## TASK OBJECTIVE:
Check every line of the data below for "Pléneuf". Copy each one that has it.

## SOURCE RECORDS:
+===+

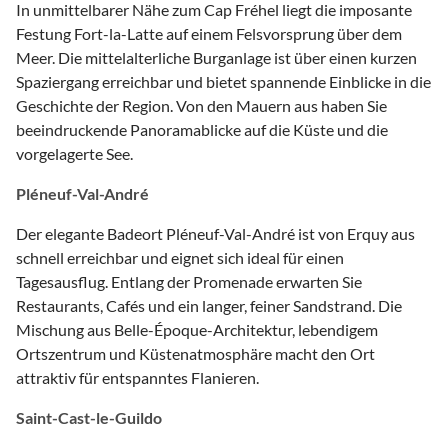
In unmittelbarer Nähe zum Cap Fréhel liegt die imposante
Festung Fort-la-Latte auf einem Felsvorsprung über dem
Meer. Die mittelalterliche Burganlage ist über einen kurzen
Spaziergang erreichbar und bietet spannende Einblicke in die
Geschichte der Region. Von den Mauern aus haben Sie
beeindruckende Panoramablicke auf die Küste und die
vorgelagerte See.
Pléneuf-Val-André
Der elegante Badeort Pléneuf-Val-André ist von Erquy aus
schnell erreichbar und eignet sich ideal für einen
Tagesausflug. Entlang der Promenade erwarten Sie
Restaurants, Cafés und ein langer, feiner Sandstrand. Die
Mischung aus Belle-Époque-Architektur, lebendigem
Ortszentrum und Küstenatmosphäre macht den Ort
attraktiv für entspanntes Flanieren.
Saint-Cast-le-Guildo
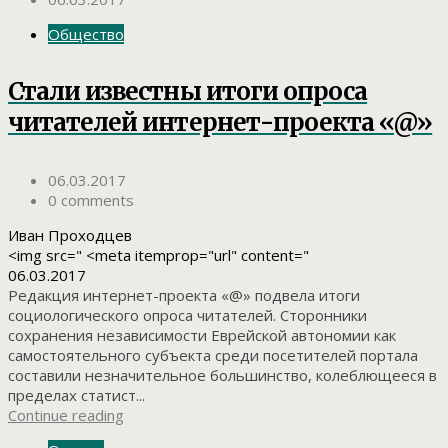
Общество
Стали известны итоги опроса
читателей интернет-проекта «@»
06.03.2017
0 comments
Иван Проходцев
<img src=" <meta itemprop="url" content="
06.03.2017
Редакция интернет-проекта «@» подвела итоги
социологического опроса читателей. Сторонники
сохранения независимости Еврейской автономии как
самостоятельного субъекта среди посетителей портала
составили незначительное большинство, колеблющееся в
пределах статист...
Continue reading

+===+

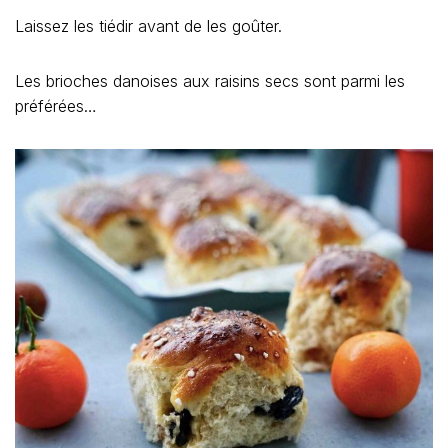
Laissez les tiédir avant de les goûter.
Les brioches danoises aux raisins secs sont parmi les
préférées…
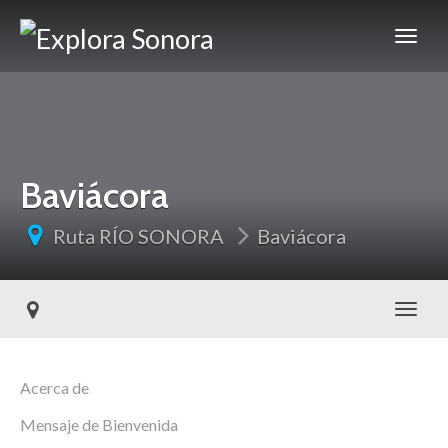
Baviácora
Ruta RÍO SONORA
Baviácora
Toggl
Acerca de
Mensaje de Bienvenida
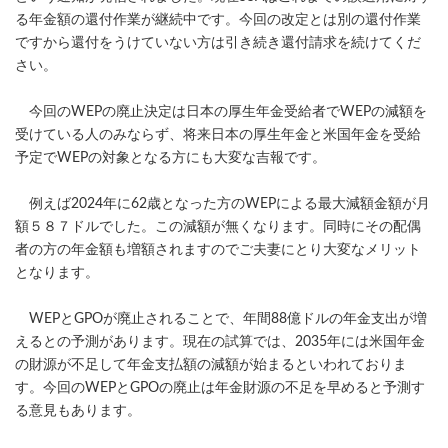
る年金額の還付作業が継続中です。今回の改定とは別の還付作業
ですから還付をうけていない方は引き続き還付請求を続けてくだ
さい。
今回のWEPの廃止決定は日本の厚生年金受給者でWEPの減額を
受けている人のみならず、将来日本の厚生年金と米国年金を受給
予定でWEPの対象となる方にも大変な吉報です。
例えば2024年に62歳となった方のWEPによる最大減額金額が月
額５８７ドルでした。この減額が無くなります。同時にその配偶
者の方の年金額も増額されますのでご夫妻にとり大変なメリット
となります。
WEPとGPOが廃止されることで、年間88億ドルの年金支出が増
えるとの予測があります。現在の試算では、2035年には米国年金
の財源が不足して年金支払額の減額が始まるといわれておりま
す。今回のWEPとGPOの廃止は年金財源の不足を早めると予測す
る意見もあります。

+===+

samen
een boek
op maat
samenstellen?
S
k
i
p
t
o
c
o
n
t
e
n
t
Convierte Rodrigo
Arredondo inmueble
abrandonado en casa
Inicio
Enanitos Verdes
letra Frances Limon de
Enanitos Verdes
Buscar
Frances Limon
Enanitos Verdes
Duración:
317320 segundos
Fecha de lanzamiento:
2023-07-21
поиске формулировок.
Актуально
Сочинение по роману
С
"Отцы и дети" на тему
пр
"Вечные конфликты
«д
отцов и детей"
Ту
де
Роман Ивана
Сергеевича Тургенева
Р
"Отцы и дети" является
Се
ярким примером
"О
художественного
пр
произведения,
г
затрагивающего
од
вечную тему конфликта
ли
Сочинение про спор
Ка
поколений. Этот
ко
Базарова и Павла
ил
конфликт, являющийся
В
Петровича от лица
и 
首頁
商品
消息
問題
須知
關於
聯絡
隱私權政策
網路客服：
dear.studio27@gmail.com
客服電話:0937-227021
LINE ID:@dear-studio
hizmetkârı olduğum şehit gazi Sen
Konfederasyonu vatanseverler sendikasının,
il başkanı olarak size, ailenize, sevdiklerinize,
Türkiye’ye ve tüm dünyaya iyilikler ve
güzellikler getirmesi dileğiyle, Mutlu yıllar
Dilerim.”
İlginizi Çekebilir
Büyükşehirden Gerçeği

+===+

## RESPONSE AREA:
Pléneuf-Val-André
Der elegante Badeort Pléneuf-Val-André ist von Erquy aus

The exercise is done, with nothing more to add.